A la question de savoir si la Grande-Bretagne avait été impliquée dans ce type d'action, Clare Short a répondu : "Eh bien, je le sais. J'ai vu des transcriptions de conversations de Kofi Annan". "En fait, a-t-elle poursuivi, j'ai eu des conversations avec Kofi Annan avant la guerre et je me suis dit : 'Mon Dieu, il y aura des transcriptions [de ces discussions] et les gens vont voir ce que nous avons dit l'un et l'autre'".
"En d'autres termes, a insisté le journaliste de la BBC qui l'interviewait, des espions britanniques ont reçu pour instructions d'effectuer des opérations au sein des Nations unies sur des gens comme Kofi Annan?" "Oui, absolument", a répondu Clare Short. "Etiez-vous au courant de cela lorsque vous étiez au gouvernement?", a demandé le journaliste. "Absolument, a dit Mme Short.

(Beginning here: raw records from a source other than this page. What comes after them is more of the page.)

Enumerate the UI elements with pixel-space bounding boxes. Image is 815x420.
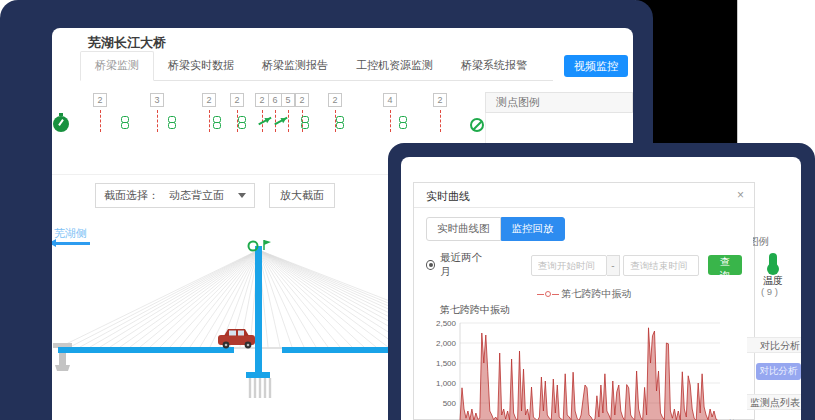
chain-link-icon[interactable] <box>300 116 310 133</box>
query-end-time-input[interactable] <box>623 255 699 276</box>
bridge-tower-crossbeam <box>246 372 270 378</box>
bearing-arrow-icon <box>274 117 287 126</box>
sensor-marker-line <box>275 110 276 132</box>
video-monitor-button[interactable]: 视频监控 <box>564 55 628 77</box>
chain-link-icon[interactable] <box>167 116 177 133</box>
query-start-time-input[interactable] <box>531 255 607 276</box>
sensor-count-badge: 2 <box>328 93 342 107</box>
bearing-arrow-icon <box>258 117 271 126</box>
legend-circle-icon <box>545 291 551 297</box>
main-tab-3[interactable]: 工控机资源监测 <box>342 52 447 80</box>
svg-text:2,500: 2,500 <box>436 319 457 328</box>
dialog-body: 实时曲线图监控回放 最近两个月 - 查询 第七跨跨中振动 第七跨跨中振动 050… <box>414 208 754 420</box>
chain-link-icon[interactable] <box>237 116 247 133</box>
chain-link-icon[interactable] <box>335 116 345 133</box>
section-select-label: 截面选择： <box>104 188 159 203</box>
sensor-marker-line <box>390 110 391 132</box>
overlay-window: 实时曲线 × 实时曲线图监控回放 最近两个月 - 查询 第七跨跨中振动 第七跨 <box>388 143 815 420</box>
svg-text:1,500: 1,500 <box>436 359 457 368</box>
sensor-count-badge: 2 <box>230 93 244 107</box>
overlay-page: 实时曲线 × 实时曲线图监控回放 最近两个月 - 查询 第七跨跨中振动 第七跨 <box>401 157 801 420</box>
legend-line-icon <box>537 294 544 295</box>
sensor-count-badge: 4 <box>383 93 397 107</box>
ban-icon[interactable] <box>470 118 484 132</box>
main-tab-bar: 桥梁监测桥梁实时数据桥梁监测报告工控机资源监测桥梁系统报警 <box>80 55 553 81</box>
main-tab-0[interactable]: 桥梁监测 <box>80 51 154 81</box>
dialog-tab-1[interactable]: 监控回放 <box>501 217 565 241</box>
chain-link-icon[interactable] <box>212 116 222 133</box>
main-tab-2[interactable]: 桥梁监测报告 <box>248 52 342 80</box>
bridge-tower <box>255 246 262 372</box>
car <box>218 329 255 348</box>
realtime-curve-dialog: 实时曲线 × 实时曲线图监控回放 最近两个月 - 查询 第七跨跨中振动 第七跨 <box>413 182 755 420</box>
monitor-points-header: 监测点列表 <box>747 394 801 410</box>
query-controls: 最近两个月 - 查询 <box>426 251 742 279</box>
svg-text:1,000: 1,000 <box>436 379 457 388</box>
svg-text:2,000: 2,000 <box>436 339 457 348</box>
close-icon[interactable]: × <box>737 188 744 202</box>
sensor-marker-line <box>440 110 441 132</box>
legend-label: 第七跨跨中振动 <box>561 288 631 299</box>
section-select[interactable]: 截面选择： 动态背立面 <box>95 183 255 208</box>
chart-title: 第七跨跨中振动 <box>440 303 742 317</box>
range-separator: - <box>607 255 620 276</box>
sensor-count-badge: 2 <box>295 93 309 107</box>
dialog-title: 实时曲线 <box>426 189 470 204</box>
radio-label: 最近两个月 <box>440 251 487 279</box>
sensor-marker-line <box>288 110 289 132</box>
section-select-row: 截面选择： 动态背立面 放大截面 <box>95 182 335 208</box>
thermometer-icon <box>769 253 777 267</box>
dialog-tab-0[interactable]: 实时曲线图 <box>426 217 501 241</box>
bridge-tower-piles <box>250 378 270 398</box>
sensor-marker-line <box>209 110 210 132</box>
zoom-section-button[interactable]: 放大截面 <box>269 183 335 208</box>
chain-link-icon[interactable] <box>120 116 130 133</box>
background-window-sliver <box>737 0 815 150</box>
sensor-count-badge: 2 <box>93 93 107 107</box>
sensor-count-badge: 2 <box>255 93 269 107</box>
compare-analysis-button[interactable]: 对比分析 <box>756 363 801 380</box>
temperature-count: ( 9 ) <box>761 286 778 297</box>
bridge-deck-left <box>58 347 234 353</box>
gauge-icon[interactable] <box>53 116 69 132</box>
sensor-count-badge: 6 <box>268 93 282 107</box>
sensor-count-badge: 2 <box>202 93 216 107</box>
main-tab-4[interactable]: 桥梁系统报警 <box>447 52 541 80</box>
section-select-value: 动态背立面 <box>169 188 224 203</box>
legend-panel-header: 测点图例 <box>485 92 633 113</box>
chart-legend[interactable]: 第七跨跨中振动 <box>426 287 742 301</box>
sensor-marker-line <box>157 110 158 132</box>
sensor-marker-line <box>100 110 101 132</box>
page-title: 芜湖长江大桥 <box>88 34 166 52</box>
radio-recent-two-months[interactable] <box>426 260 435 270</box>
sensor-count-badge: 5 <box>281 93 295 107</box>
legend-line-icon <box>552 294 559 295</box>
dialog-header: 实时曲线 × <box>414 183 754 208</box>
sidebar-legend-title: 测点图例 <box>753 235 769 249</box>
bridge-side-label: 芜湖侧 <box>54 226 87 241</box>
compare-analysis-header: 对比分析 <box>747 337 801 353</box>
sensor-count-badge: 2 <box>433 93 447 107</box>
dialog-tab-group: 实时曲线图监控回放 <box>426 217 742 241</box>
main-tab-1[interactable]: 桥梁实时数据 <box>154 52 248 80</box>
sensor-count-badge: 3 <box>150 93 164 107</box>
vibration-chart: 05001,0001,5002,0002,5002018-09-30 16:01… <box>426 317 744 420</box>
chain-link-icon[interactable] <box>398 116 408 133</box>
svg-text:500: 500 <box>443 399 457 408</box>
query-button[interactable]: 查询 <box>708 255 742 275</box>
chevron-down-icon <box>238 193 246 202</box>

J'ai lu certaines transcriptions de ses conversations".
"Si ces allégations sont exactes, a souligné le porte-parole social-démocrate pour les affaires étrangères, Menzies Campbell, elles ne feront rien pour rehausser la réputation déjà sérieusement entachée de la Grande-Bretagne aux Nations unies".
Un porte-parole de Downing Street a indiqué que les services de renseignement britanniques "agissent toujours en accord avec les lois nationales et internationales".

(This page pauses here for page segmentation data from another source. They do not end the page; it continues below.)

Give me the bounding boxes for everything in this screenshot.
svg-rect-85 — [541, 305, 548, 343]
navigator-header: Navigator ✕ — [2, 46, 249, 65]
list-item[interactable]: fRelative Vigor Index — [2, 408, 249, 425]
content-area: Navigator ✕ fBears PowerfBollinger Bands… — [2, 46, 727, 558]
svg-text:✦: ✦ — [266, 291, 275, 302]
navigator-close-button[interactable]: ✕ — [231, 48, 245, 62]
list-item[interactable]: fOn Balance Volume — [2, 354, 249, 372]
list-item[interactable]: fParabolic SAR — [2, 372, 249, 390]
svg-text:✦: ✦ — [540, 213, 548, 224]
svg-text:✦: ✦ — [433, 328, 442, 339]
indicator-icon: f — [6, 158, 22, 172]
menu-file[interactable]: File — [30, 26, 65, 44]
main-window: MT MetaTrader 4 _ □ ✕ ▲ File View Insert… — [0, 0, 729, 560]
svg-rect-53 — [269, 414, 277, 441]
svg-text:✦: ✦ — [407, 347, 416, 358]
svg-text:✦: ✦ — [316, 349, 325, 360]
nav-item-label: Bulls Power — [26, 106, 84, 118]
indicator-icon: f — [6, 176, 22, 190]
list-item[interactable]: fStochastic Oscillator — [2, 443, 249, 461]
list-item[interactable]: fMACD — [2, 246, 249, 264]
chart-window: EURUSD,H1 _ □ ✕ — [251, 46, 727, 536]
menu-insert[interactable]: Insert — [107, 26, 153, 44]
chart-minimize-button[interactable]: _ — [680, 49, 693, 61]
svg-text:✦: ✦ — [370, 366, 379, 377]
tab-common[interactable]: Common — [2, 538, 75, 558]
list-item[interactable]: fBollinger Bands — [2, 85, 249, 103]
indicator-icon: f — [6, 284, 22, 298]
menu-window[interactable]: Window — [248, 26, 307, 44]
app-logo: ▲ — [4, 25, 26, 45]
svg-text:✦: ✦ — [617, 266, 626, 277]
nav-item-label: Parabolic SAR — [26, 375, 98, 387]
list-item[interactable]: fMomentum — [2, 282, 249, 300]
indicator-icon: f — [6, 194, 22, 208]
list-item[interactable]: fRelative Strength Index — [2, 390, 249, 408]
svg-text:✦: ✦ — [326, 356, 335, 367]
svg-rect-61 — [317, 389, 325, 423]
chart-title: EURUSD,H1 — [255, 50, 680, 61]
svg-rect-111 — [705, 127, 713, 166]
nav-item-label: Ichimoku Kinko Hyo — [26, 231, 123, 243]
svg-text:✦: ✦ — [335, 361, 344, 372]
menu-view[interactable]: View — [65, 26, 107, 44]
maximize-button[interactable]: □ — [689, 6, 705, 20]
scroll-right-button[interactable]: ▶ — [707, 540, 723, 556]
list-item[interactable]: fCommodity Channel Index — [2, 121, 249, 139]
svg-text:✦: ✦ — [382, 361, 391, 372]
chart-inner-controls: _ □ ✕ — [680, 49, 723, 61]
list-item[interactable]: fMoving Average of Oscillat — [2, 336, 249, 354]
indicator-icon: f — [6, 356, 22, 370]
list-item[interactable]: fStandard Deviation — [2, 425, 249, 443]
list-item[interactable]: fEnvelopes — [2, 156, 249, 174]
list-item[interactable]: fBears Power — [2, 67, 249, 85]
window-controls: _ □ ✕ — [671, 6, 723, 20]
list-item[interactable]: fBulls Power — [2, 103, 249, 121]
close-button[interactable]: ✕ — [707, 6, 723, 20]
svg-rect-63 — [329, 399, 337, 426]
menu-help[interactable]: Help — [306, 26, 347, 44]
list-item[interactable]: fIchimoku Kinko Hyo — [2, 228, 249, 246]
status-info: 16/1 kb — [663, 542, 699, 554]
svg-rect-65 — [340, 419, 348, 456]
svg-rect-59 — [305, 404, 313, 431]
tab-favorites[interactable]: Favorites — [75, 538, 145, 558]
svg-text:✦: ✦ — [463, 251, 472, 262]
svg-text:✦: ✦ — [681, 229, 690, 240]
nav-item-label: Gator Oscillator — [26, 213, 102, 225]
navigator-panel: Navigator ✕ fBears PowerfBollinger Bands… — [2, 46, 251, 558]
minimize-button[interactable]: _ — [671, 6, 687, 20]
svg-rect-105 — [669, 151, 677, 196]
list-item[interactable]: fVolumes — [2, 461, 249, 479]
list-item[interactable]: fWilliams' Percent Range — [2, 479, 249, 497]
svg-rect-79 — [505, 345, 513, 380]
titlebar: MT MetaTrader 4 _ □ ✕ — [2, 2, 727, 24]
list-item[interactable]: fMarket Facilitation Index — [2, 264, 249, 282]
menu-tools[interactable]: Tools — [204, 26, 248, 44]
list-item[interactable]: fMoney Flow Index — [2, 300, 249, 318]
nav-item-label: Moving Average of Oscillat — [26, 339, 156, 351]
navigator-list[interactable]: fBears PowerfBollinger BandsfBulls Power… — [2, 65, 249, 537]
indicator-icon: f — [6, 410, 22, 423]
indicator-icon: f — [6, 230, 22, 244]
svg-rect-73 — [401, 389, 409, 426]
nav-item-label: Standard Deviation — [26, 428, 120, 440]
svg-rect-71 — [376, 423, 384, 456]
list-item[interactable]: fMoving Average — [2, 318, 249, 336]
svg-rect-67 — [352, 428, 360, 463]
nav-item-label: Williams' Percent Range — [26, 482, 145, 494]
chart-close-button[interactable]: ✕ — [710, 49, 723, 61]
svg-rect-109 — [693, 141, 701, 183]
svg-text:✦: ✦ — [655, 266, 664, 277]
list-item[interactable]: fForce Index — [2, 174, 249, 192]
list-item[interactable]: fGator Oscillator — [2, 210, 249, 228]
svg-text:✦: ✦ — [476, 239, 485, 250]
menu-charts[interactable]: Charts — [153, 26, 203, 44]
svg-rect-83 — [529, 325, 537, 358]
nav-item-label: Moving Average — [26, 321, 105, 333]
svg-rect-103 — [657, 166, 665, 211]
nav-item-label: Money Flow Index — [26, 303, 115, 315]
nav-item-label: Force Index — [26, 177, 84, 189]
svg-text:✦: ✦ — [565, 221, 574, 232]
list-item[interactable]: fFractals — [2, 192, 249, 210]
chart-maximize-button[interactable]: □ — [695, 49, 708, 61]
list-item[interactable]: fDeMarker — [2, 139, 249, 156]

NOUVEL EMBARRAS POUR TONY BLAIR
Clare Short avait démissionné en mai 2003 du gouvernement du travailliste Tony Blair pour protester contre l'intervention américano-britannique en Irak sans le feu vert de l'ONU. Clare Short était interviewée dans le cadre de "Today", l'émission phare de la BBC radio chaque matin. L'ancienne ministre, jadis très proche de Tony Blair, a également réitéré ses critiques contre le conflit en Irak. "La tragédie, c'est que l'Irak est un désastreux gâchis, a-t-elle estimé. Dix mille Irakiens sont morts, des militaires américains sont tués, certains de nos soldats sont morts, le Proche-Orient est plus en colère que jamais".
Les propos de l'ancienne ministre, connue pour son franc parler, ont fait l'effet d'une bombe dans la capitale britannique et risquent d'embarrasser sérieusement Tony Blair, qui doit tenir sa conférence de presse mensuelle jeudi vers 12 h 30, heure de Paris.
Ces révélations spectaculaires interviennent également au lendemain de l'abandon, par la justice britannique, des poursuites contre Katharine Gun, une employée des services de renseignement suspectée d'avoir divulgué un mémorandum secret américain sur la mise sur écoutes de délégués du Conseil de sécurité de l'ONU avant la guerre en Irak. Faute de preuves, le procureur Mark Ellison a abandonné les poursuites contre la jeune Britannique de 29 ans, qui venait de plaider non coupable.
Ses avocats et l'association de défense des libertés civiques Liberty, qui a soutenu la jeune femme, ont laissé entendre que cette décision surprise de la justice pourrait être la conséquence d'importantes pressions politiques. Le gouvernement de Tony Blair aurait notamment craint qu'un procès public n'entraîne la divulgation de documents secrets potentiellement embarrassants, comme l'avis confidentiel du ministre de la justice sur la légalité de la guerre en Irak, selon eux.